Ambar menambahkan rencana investasi pengolahan eceng gendok dalam kerangka business to business (b to b) antara Asmindo dengan pengusaha Mesir. Namun meski menerapkan kerangka b to b, peran pemerintah Mesir juga berpartisipasi.

SCROLL TO CONTINUE WITH CONTENT

"Tentu kita akan melihat efeknya, kita lakukan pembicaraan terus. Dengan situasi ini deadlock, kita tunggu situasi," katanya.

Sebelumnya Asmindo menjajaki pembangunan pabrik industri pengolahan (handycraft) enceng gondok di Mesir.
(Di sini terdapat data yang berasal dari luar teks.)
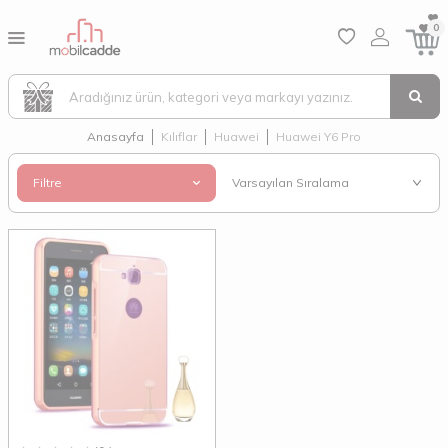
0
Anasayfa
Kılıflar
Huawei
Huawei Y6 Pro
Filtre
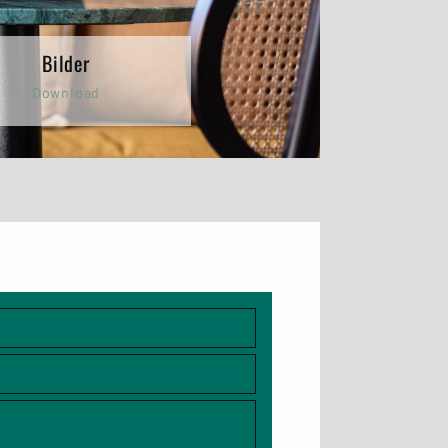
Bilder
Download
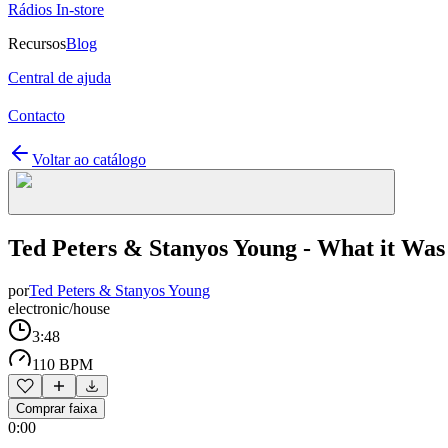
Rádios In-store
Recursos
Blog
Central de ajuda
Contacto
Voltar ao catálogo
Ted Peters & Stanyos Young - What it Was
por
Ted Peters & Stanyos Young
electronic/house
3:48
110 BPM
Comprar faixa
0:00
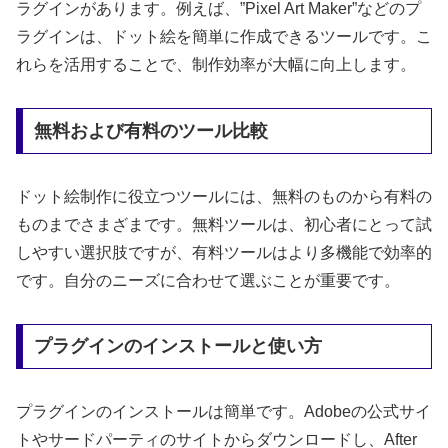
ラグインがあります。例えば、”Pixel Art Maker”などのプ
ラグインは、ドット絵を簡単に作成できるツールです。こ
れらを活用することで、制作効率が大幅に向上します。
無料および有料のツール比較
ドット絵制作に役立つツールには、無料のものから有料の
ものまでさまざまです。無料ツールは、初心者にとって試
しやすい選択肢ですが、有料ツールはより多機能で効率的
です。自分のニーズに合わせて選ぶことが重要です。
プラグインのインストールと使い方
プラグインのインストールは簡単です。Adobeの公式サイ
トやサードパーティのサイトからダウンロードし、After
Kerjasama ini menggandeng perusahaan lokal asal Mesir Baraka Group.

Pihak Indonesia telah menyiapkan investasi Rp 5 miliar, selebihnya dana investasi akan ditanggung oleh Baraka maupun pemerintah Mesir.

Latar belakang ketertarikan Mesir mau bekerjasama dengan Indonesia karena selama ini pihak pemerintah Mesir telah kewalahan menghadapi pertumbuhan enceng gondok yang jumlahnya sangat besar di Sungai Nil.

Pemerintah Mesir menghabiskan uang banyak untuk membersihkan enceng gondok di Sungai Nil. Sementara pihak Indonesia dianggap cukup menguasai bidang kerajinan.